A financial consultant at Fidelity, Ellen O'Connell, CFP® recently answered one of your money questions.
I've been saving some money from every paycheck and my balance is getting big. I know my money could be earning more than what I get in my savings account, but I am concerned about recent market ups and downs (plus I like the safety of cash). What are my options?
First, let me say, I applaud you for making saving a priority! Fidelity research tells us that it's one of the ways women reduce their stress about money—specifically, having an emergency fund of at least 6 months and aiming to save 15% of their income in a retirement account (this includes employer contributions).
We often think that money in the bank is "safe" since most banks offer FDIC insurance up to $250,000*, but what many people fail to consider is inflation risk. Keeping large amounts of money in the bank may feel like the safest option, but that money can lose value over time. With average savings account rates at .09% and inflation rates at 1.8%, that money isn't keeping up with inflation. So, $1,000 you have today won't buy you the same amount of goods or services 5 or 10 years from now. And who wants to lose purchasing power?

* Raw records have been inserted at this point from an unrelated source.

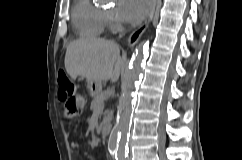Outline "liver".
Instances as JSON below:
<instances>
[{
    "label": "liver",
    "instance_id": "1",
    "mask_svg": "<svg viewBox=\"0 0 242 160\" xmlns=\"http://www.w3.org/2000/svg\"><path fill=\"white\" fill-rule=\"evenodd\" d=\"M65 68L70 77L77 76L86 80L118 81L124 67L119 46L108 40L95 38H80L67 47Z\"/></svg>",
    "mask_w": 242,
    "mask_h": 160
}]
</instances>
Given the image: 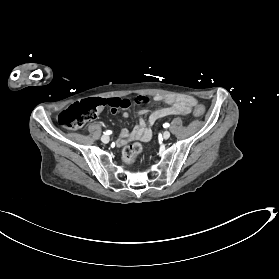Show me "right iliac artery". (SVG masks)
Segmentation results:
<instances>
[{"instance_id": "82829eb1", "label": "right iliac artery", "mask_w": 279, "mask_h": 279, "mask_svg": "<svg viewBox=\"0 0 279 279\" xmlns=\"http://www.w3.org/2000/svg\"><path fill=\"white\" fill-rule=\"evenodd\" d=\"M111 133H112V131H110V130H107V131L104 132V134H106V135H109Z\"/></svg>"}]
</instances>
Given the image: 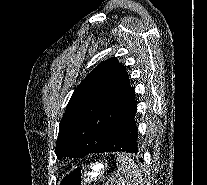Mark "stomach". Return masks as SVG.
Here are the masks:
<instances>
[{"instance_id":"0dacf381","label":"stomach","mask_w":207,"mask_h":185,"mask_svg":"<svg viewBox=\"0 0 207 185\" xmlns=\"http://www.w3.org/2000/svg\"><path fill=\"white\" fill-rule=\"evenodd\" d=\"M92 172H88L86 167H77L66 174L61 181V185H86L90 178L95 179L99 174H102L101 170L104 169V165L96 163L91 165Z\"/></svg>"}]
</instances>
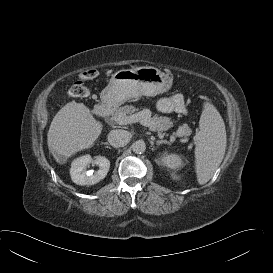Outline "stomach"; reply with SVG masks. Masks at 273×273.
Here are the masks:
<instances>
[{
    "instance_id": "obj_1",
    "label": "stomach",
    "mask_w": 273,
    "mask_h": 273,
    "mask_svg": "<svg viewBox=\"0 0 273 273\" xmlns=\"http://www.w3.org/2000/svg\"><path fill=\"white\" fill-rule=\"evenodd\" d=\"M172 84L173 78L168 73L153 66L121 69L112 75L100 98L105 107L115 108L140 96L164 94Z\"/></svg>"
}]
</instances>
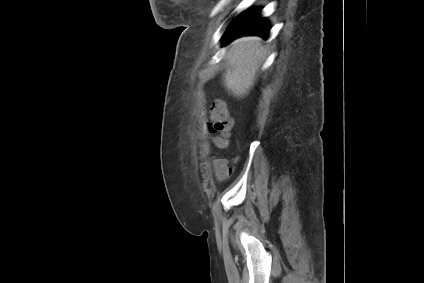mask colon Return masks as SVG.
<instances>
[{
  "label": "colon",
  "mask_w": 424,
  "mask_h": 283,
  "mask_svg": "<svg viewBox=\"0 0 424 283\" xmlns=\"http://www.w3.org/2000/svg\"><path fill=\"white\" fill-rule=\"evenodd\" d=\"M208 114L212 123L208 127L209 135L213 143L220 148L226 147L232 119L227 109L221 103H213Z\"/></svg>",
  "instance_id": "colon-1"
}]
</instances>
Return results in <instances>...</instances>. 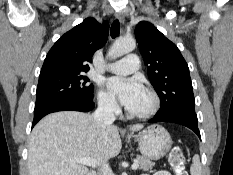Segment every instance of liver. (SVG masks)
Returning <instances> with one entry per match:
<instances>
[{
    "label": "liver",
    "instance_id": "obj_1",
    "mask_svg": "<svg viewBox=\"0 0 233 175\" xmlns=\"http://www.w3.org/2000/svg\"><path fill=\"white\" fill-rule=\"evenodd\" d=\"M143 125H133L132 132ZM122 148L118 128L105 129L93 115L61 111L47 115L34 127L28 150L29 175H87L88 167L72 162L90 157L99 165L116 157Z\"/></svg>",
    "mask_w": 233,
    "mask_h": 175
}]
</instances>
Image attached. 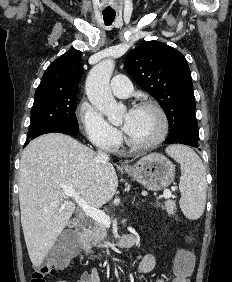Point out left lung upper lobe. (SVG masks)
<instances>
[{
	"instance_id": "left-lung-upper-lobe-1",
	"label": "left lung upper lobe",
	"mask_w": 232,
	"mask_h": 282,
	"mask_svg": "<svg viewBox=\"0 0 232 282\" xmlns=\"http://www.w3.org/2000/svg\"><path fill=\"white\" fill-rule=\"evenodd\" d=\"M125 68L159 102L171 129L199 137L190 69L182 53L164 43L148 41L129 53Z\"/></svg>"
}]
</instances>
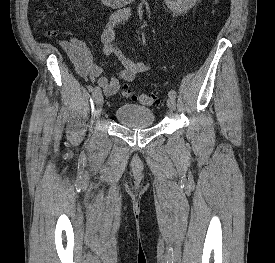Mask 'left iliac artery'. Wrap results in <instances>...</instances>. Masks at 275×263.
I'll list each match as a JSON object with an SVG mask.
<instances>
[{
	"label": "left iliac artery",
	"instance_id": "1",
	"mask_svg": "<svg viewBox=\"0 0 275 263\" xmlns=\"http://www.w3.org/2000/svg\"><path fill=\"white\" fill-rule=\"evenodd\" d=\"M168 96L172 98H176L177 92L175 90H170L168 93Z\"/></svg>",
	"mask_w": 275,
	"mask_h": 263
}]
</instances>
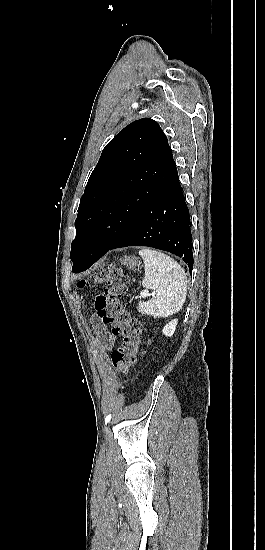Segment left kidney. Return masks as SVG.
<instances>
[{"label":"left kidney","mask_w":265,"mask_h":550,"mask_svg":"<svg viewBox=\"0 0 265 550\" xmlns=\"http://www.w3.org/2000/svg\"><path fill=\"white\" fill-rule=\"evenodd\" d=\"M177 322H178V320L174 319V320L170 321L168 324H166L164 326L163 330H162L163 334L167 337H171L175 332Z\"/></svg>","instance_id":"obj_1"}]
</instances>
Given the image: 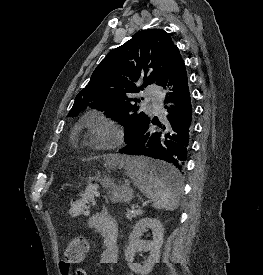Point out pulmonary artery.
Listing matches in <instances>:
<instances>
[{
	"label": "pulmonary artery",
	"mask_w": 263,
	"mask_h": 275,
	"mask_svg": "<svg viewBox=\"0 0 263 275\" xmlns=\"http://www.w3.org/2000/svg\"><path fill=\"white\" fill-rule=\"evenodd\" d=\"M146 99L151 103V106L154 110L159 111L161 109L163 96L157 86L152 85L147 88Z\"/></svg>",
	"instance_id": "pulmonary-artery-1"
}]
</instances>
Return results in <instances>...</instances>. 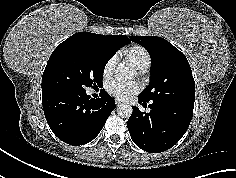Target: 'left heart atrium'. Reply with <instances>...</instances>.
I'll use <instances>...</instances> for the list:
<instances>
[{
    "instance_id": "obj_1",
    "label": "left heart atrium",
    "mask_w": 236,
    "mask_h": 178,
    "mask_svg": "<svg viewBox=\"0 0 236 178\" xmlns=\"http://www.w3.org/2000/svg\"><path fill=\"white\" fill-rule=\"evenodd\" d=\"M139 84L136 81H119L112 79L107 82L106 91L118 100H127L131 95L139 91Z\"/></svg>"
}]
</instances>
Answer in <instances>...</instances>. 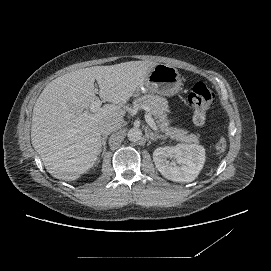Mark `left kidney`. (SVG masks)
<instances>
[{
    "instance_id": "5707ae66",
    "label": "left kidney",
    "mask_w": 271,
    "mask_h": 271,
    "mask_svg": "<svg viewBox=\"0 0 271 271\" xmlns=\"http://www.w3.org/2000/svg\"><path fill=\"white\" fill-rule=\"evenodd\" d=\"M204 159V148L195 144L158 147L153 152V161L160 174L179 183L192 182L202 169Z\"/></svg>"
}]
</instances>
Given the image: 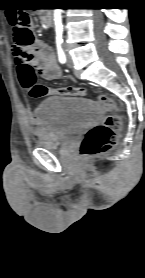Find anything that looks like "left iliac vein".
I'll return each instance as SVG.
<instances>
[{
  "label": "left iliac vein",
  "instance_id": "4c4485c4",
  "mask_svg": "<svg viewBox=\"0 0 145 278\" xmlns=\"http://www.w3.org/2000/svg\"><path fill=\"white\" fill-rule=\"evenodd\" d=\"M73 65L72 58L69 54H67V66L71 68Z\"/></svg>",
  "mask_w": 145,
  "mask_h": 278
}]
</instances>
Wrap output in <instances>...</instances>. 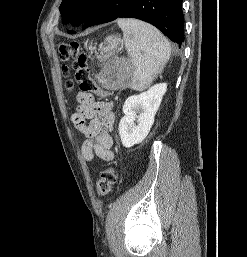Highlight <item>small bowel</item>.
Masks as SVG:
<instances>
[{
	"mask_svg": "<svg viewBox=\"0 0 247 257\" xmlns=\"http://www.w3.org/2000/svg\"><path fill=\"white\" fill-rule=\"evenodd\" d=\"M77 101L79 105L71 119L86 137L81 147L84 159L91 162L96 156L111 161L114 158L111 131L115 120L112 103L97 101L83 91L78 93Z\"/></svg>",
	"mask_w": 247,
	"mask_h": 257,
	"instance_id": "obj_1",
	"label": "small bowel"
}]
</instances>
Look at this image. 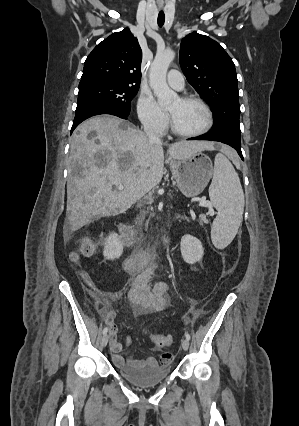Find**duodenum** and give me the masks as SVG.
<instances>
[{
	"label": "duodenum",
	"instance_id": "1",
	"mask_svg": "<svg viewBox=\"0 0 299 426\" xmlns=\"http://www.w3.org/2000/svg\"><path fill=\"white\" fill-rule=\"evenodd\" d=\"M118 230L126 243V245L130 246L133 244V239L130 231L128 230L125 223L120 222L118 224ZM166 245V242H165ZM156 256V253H149V252H136L130 257H128L125 261L126 268L129 271H133L137 269L140 266L146 265L153 257Z\"/></svg>",
	"mask_w": 299,
	"mask_h": 426
}]
</instances>
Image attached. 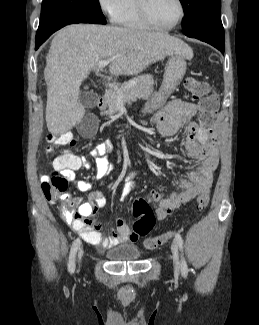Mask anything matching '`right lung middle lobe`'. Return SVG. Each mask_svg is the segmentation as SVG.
Listing matches in <instances>:
<instances>
[{"mask_svg": "<svg viewBox=\"0 0 259 325\" xmlns=\"http://www.w3.org/2000/svg\"><path fill=\"white\" fill-rule=\"evenodd\" d=\"M106 24L99 0H43L36 38L60 25Z\"/></svg>", "mask_w": 259, "mask_h": 325, "instance_id": "obj_1", "label": "right lung middle lobe"}]
</instances>
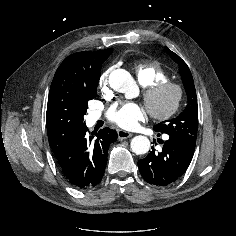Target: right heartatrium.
<instances>
[{
  "label": "right heart atrium",
  "mask_w": 236,
  "mask_h": 236,
  "mask_svg": "<svg viewBox=\"0 0 236 236\" xmlns=\"http://www.w3.org/2000/svg\"><path fill=\"white\" fill-rule=\"evenodd\" d=\"M109 75H110V70H107L104 72L100 79H99V84L102 90H106L109 82Z\"/></svg>",
  "instance_id": "right-heart-atrium-1"
}]
</instances>
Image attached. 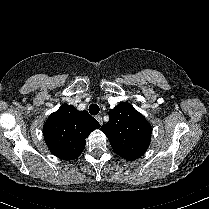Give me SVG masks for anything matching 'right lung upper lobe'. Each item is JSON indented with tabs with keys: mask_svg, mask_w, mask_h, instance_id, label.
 Here are the masks:
<instances>
[{
	"mask_svg": "<svg viewBox=\"0 0 209 209\" xmlns=\"http://www.w3.org/2000/svg\"><path fill=\"white\" fill-rule=\"evenodd\" d=\"M97 128H100L99 122L87 111L64 104L48 117L43 135L53 155L73 160L84 150L86 137Z\"/></svg>",
	"mask_w": 209,
	"mask_h": 209,
	"instance_id": "cb5924a9",
	"label": "right lung upper lobe"
}]
</instances>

To start, I'd think about designating the money you've saved so far for a specific purpose. Figure out how much you need to fill up your emergency savings bucket (a good rule of thumb is 3 to 6 months of essential expenses for things like food and housing) and consider investing that into a high-yield money market account that is separate from the rest of your money. With a money market fund, you won’t have FDIC insurance, but if you buy a government fund, the underlying securities are backed by the full faith and credit of the US government. Money market funds also provide easy access to cash for emergencies.
Next think about other short-term needs (less than 5 years), like next year's vacation or maybe that new car you want to buy in 3 years. Knowing what you want to do with the money and when will help you decide where to keep it. Besides money market funds, you might consider CDs, short duration bonds, and short duration bond funds.
For your longer-term goals (5+ years), a smart way to help put your money to work is to invest in a combination of stocks and bonds. Successful investing is about time in the market—not trying to time when to go in or out. When you invest for goals that are 5+ years out, you can benefit from compounding potential. As savings earn a return, the returns are added to the original amount. As those returns begin to earn returns of their own, your savings can snowball. Over a long period of time, compounding returns could do a lot of the heavy lifting for you.
By assigning a goal to those non-emergency fund dollars you've saved, it will help you decide what to do with them. The key is to build a plan that's appropriate for your situation—that means understanding your goals, time frame, and tolerance for the ups and downs of the market.
Ellen O'Connell is a financial consultant at Fidelity's Investor Center on Congress Street in Boston. Throughout her 20 years with Fidelity, Ellen has helped clients develop actionable financial plans to achieve their individual goals and improve their financial wellbeing. Most recently, Ellen worked on the women investors squad, focusing on empowering women to become more engaged with their finances.
Ellen holds a bachelor of science in business administration from Merrimack College and is a Certified Financial Planner®.